Impactos persistentes e alertas de segurança

No final da noite de domingo, às 23 horas, a Enel registrou que 44.438 casas ainda estavam sem energia elétrica na Grande São Paulo, sendo 42.495 apenas na capital. Paralelamente, a Defesa Civil do estado de São Paulo emitiu um alerta severo para chuvas que se aproximavam das regiões sul e central da capital, notificando a população por meio de celulares por volta das 13h20. O comunicado alertava para um temporal com raios, ventos fortes e possibilidade de granizo, mantendo a cidade em estado de atenção das 12h48 até aproximadamente 17h, quando a situação começou a se normalizar.

Alagamentos e interrupções no trânsito

Segundo o CGE (Centro de Gerenciamento de Emergências) da Prefeitura de São Paulo, a capital registrou 21 pontos de alagamento durante o domingo, com 14 deles considerados intransitáveis. A região sul foi a mais afetada, com seis ocorrências, incluindo vias importantes como a avenida Interlagos e a 23 de Maio, que tiveram o trânsito completamente impedido. Às 14h21, o CGE emitiu um alerta de iminência de transbordamento do córrego Morro do S na avenida Carlos Caldeira Filho, no sul da cidade, local onde um casal de idosos morreu em um incidente similar no mês anterior.

Contexto meteorológico e alertas ampliados

As chuvas foram provocadas por áreas de instabilidade formadas por ar quente e úmido, resultando em precipitações de intensidade moderada a forte. Itapecerica da Serra também registrou alagamentos, com a Avenida Nove de Julho ficando submersa. Os alertas da Defesa Civil e do CGE acompanharam um anúncio do Inmet (Instituto Nacional de Meteorologia), que incluiu todo o estado de São Paulo em um alerta de perigo para tempestades, abrangendo ainda outros nove estados e o Distrito Federal.
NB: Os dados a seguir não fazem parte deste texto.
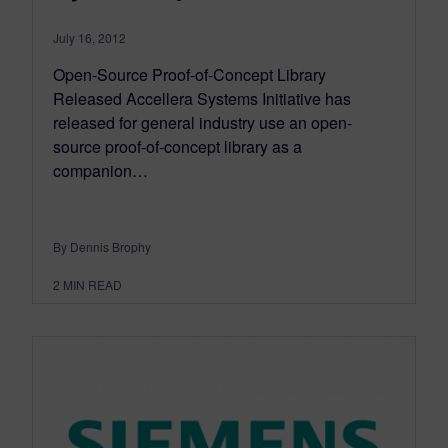
July 16, 2012
Open-Source Proof-of-Concept Library
Released Accellera Systems Initiative has
released for general industry use an open-
source proof-of-concept library as a
companion…
By Dennis Brophy
2
MIN READ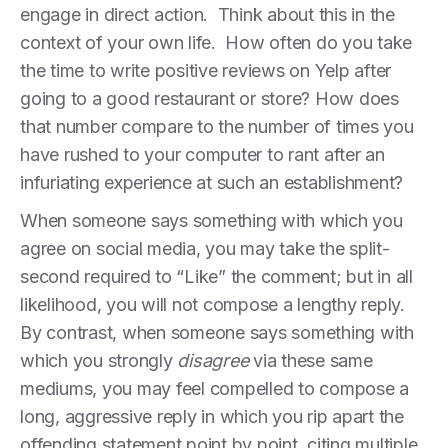
engage in direct action. Think about this in the
context of your own life. How often do you take
the time to write positive reviews on Yelp after
going to a good restaurant or store? How does
that number compare to the number of times you
have rushed to your computer to rant after an
infuriating experience at such an establishment?
When someone says something with which you
agree on social media, you may take the split-
second required to “Like” the comment; but in all
likelihood, you will not compose a lengthy reply.
By contrast, when someone says something with
which you strongly
disagree
via these same
mediums, you may feel compelled to compose a
long, aggressive reply in which you rip apart the
offending statement point by point, citing multiple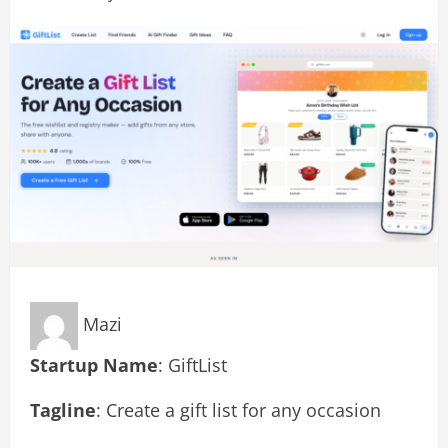
Mazi
Startup Name
: GiftList
Tagline
: Create a gift list for any occasion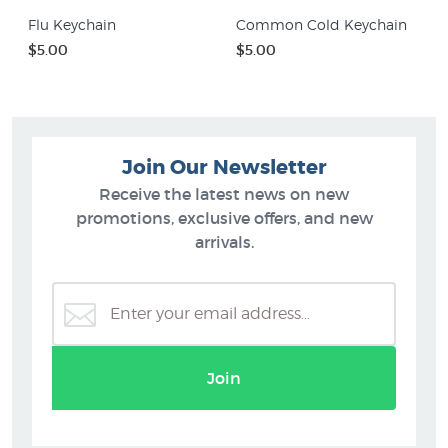
Flu Keychain
Common Cold Keychain
$5.00
$5.00
Join Our Newsletter
Receive the latest news on new
promotions, exclusive offers, and new
arrivals.
Join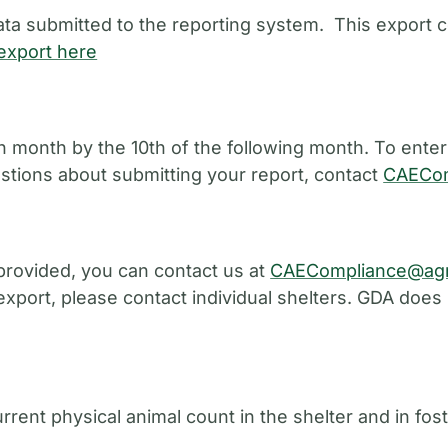
ata submitted to the reporting system. This export c
export here
 month by the 10th of the following month. To enter
estions about submitting your report, contact
CAECom
provided, you can contact us at
CAECompliance@agr
 export, please contact individual shelters. GDA does
urrent physical animal count in the shelter and in fo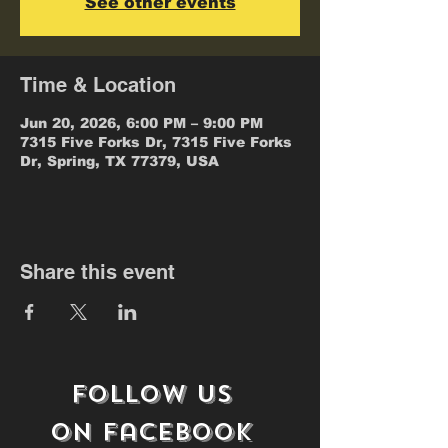
See other events
Time & Location
Jun 20, 2026, 6:00 PM – 9:00 PM
7315 Five Forks Dr, 7315 Five Forks
Dr, Spring, TX 77379, USA
Share this event
follow us
on
Facebook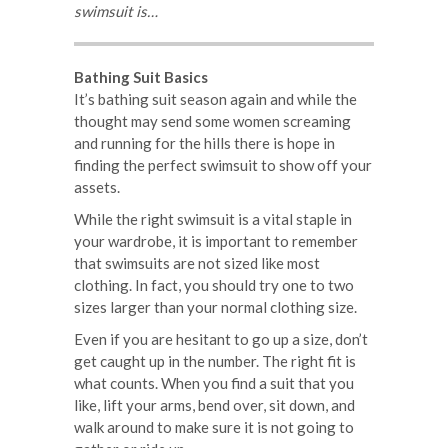
swimsuit is…
Bathing Suit Basics
It’s bathing suit season again and while the
thought may send some women screaming
and running for the hills there is hope in
finding the perfect swimsuit to show off your
assets.
While the right swimsuit is a vital staple in
your wardrobe, it is important to remember
that swimsuits are not sized like most
clothing. In fact, you should try one to two
sizes larger than your normal clothing size.
Even if you are hesitant to go up a size, don’t
get caught up in the number. The right fit is
what counts. When you find a suit that you
like, lift your arms, bend over, sit down, and
walk around to make sure it is not going to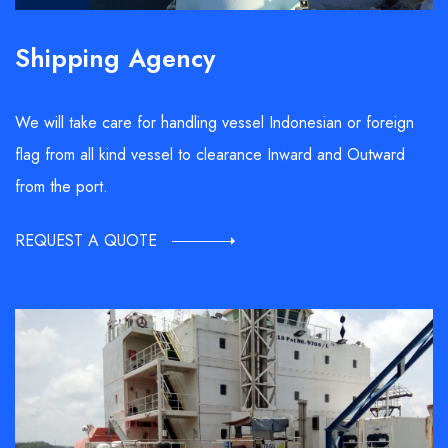
Shipping Agency
We will take care for handling vessel Indonesian or foreign
flag from all kind vessel to clearance Inward and Outward
from the port.
REQUEST A QUOTE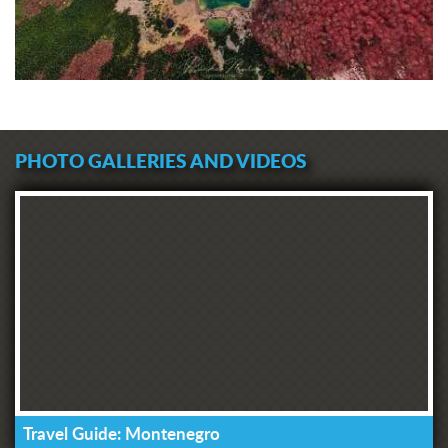
PHOTO GALLERIES AND VIDEOS
Travel Guide: Montenegro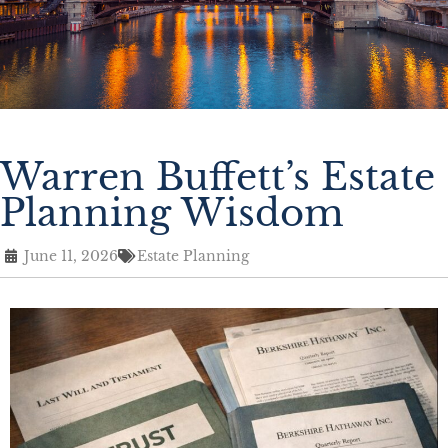
Warren Buffett’s Estate
Planning Wisdom
June 11, 2026
Estate Planning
Os riscos associados incluem corte de energia elétrica, queda de árvores e alagamentos.

Entendendo os alertas da Defesa Civil

Os alertas emitidos pela Defesa Civil são categorizados em dois tipos principais para garantir a segurança da população em situações de risco iminente:

  • Alerta Extremo: Este é o nível máximo de alerta, indicando ameaças extremas à vida ou à propriedade. A mensagem aciona a vibração do aparelho e um sinal sonoro semelhante a uma sirene, mesmo com o celular no modo silencioso, e a tela congela até que o usuário feche a notificação.
  • Alerta Severo: Indica a necessidade de medidas de proteção, com um sinal sonoro em forma de beep similar ao de um SMS, que não soa no modo silencioso. A tela também congela e requer ação do usuário para fechar.
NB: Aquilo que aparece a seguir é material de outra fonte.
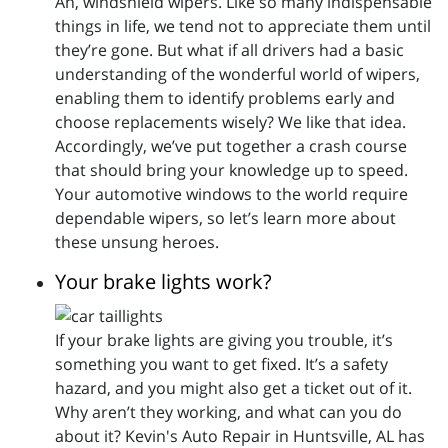
Ah, windshield wipers. Like so many indispensable
things in life, we tend not to appreciate them until
they’re gone. But what if all drivers had a basic
understanding of the wonderful world of wipers,
enabling them to identify problems early and
choose replacements wisely? We like that idea.
Accordingly, we’ve put together a crash course
that should bring your knowledge up to speed.
Your automotive windows to the world require
dependable wipers, so let’s learn more about
these unsung heroes.
Your brake lights work?
If your brake lights are giving you trouble, it’s
something you want to get fixed. It’s a safety
hazard, and you might also get a ticket out of it.
Why aren’t they working, and what can you do
about it? Kevin's Auto Repair in Huntsville, AL has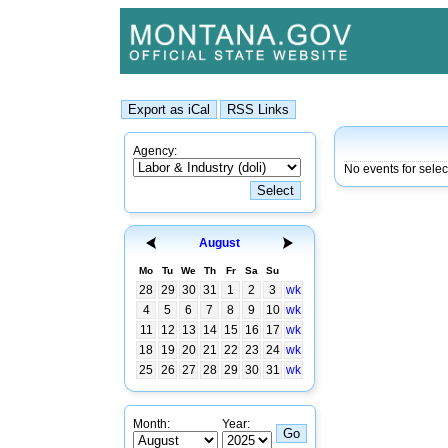
Agency:
No events for sele
August
Mo
Tu
We
Th
Fr
Sa
Su
28
29
30
31
1
2
3
wk
4
5
6
7
8
9
10
wk
11
12
13
14
15
16
17
wk
18
19
20
21
22
23
24
wk
25
26
27
28
29
30
31
wk
Month:
Year: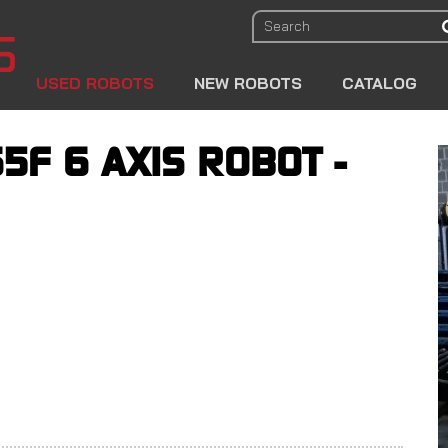
USED ROBOTS
NEW ROBOTS
CATALOG
5F 6 AXIS ROBOT -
Como agir e a tecnologia por trás dos alertas

Quando um alerta é recebido, seja severo ou extremo, a mensagem já esclarece o risco iminente e as ações recomendadas, como evitar áreas de alagamento em caso de chuva ou evacuar locais em risco de deslizamento. O sistema utiliza a tecnologia cell broadcast, que não depende de cadastro prévio e alcança instantaneamente celulares sob antenas 4G ou 5G na região afetada. O processo envolve monitoramento climático pelo CGE, cadastro do desastre na Idap, e transmissão via torres de telefonia, com a mensagem aparecendo como um pop-up na tela do celular.

Os alertas são baseados na Cobrade (Classificação e Codificação Brasileira de Desastres) e seu conteúdo é definido pelos órgãos de Defesa Civil locais. Este sistema foi implementado como parte de um plano nacional, com a tecnologia cell broadcast sendo disponibilizada para todas as regiões Sul e Sudeste no final de 2024, com previsão de nacionalização até o fim deste ano.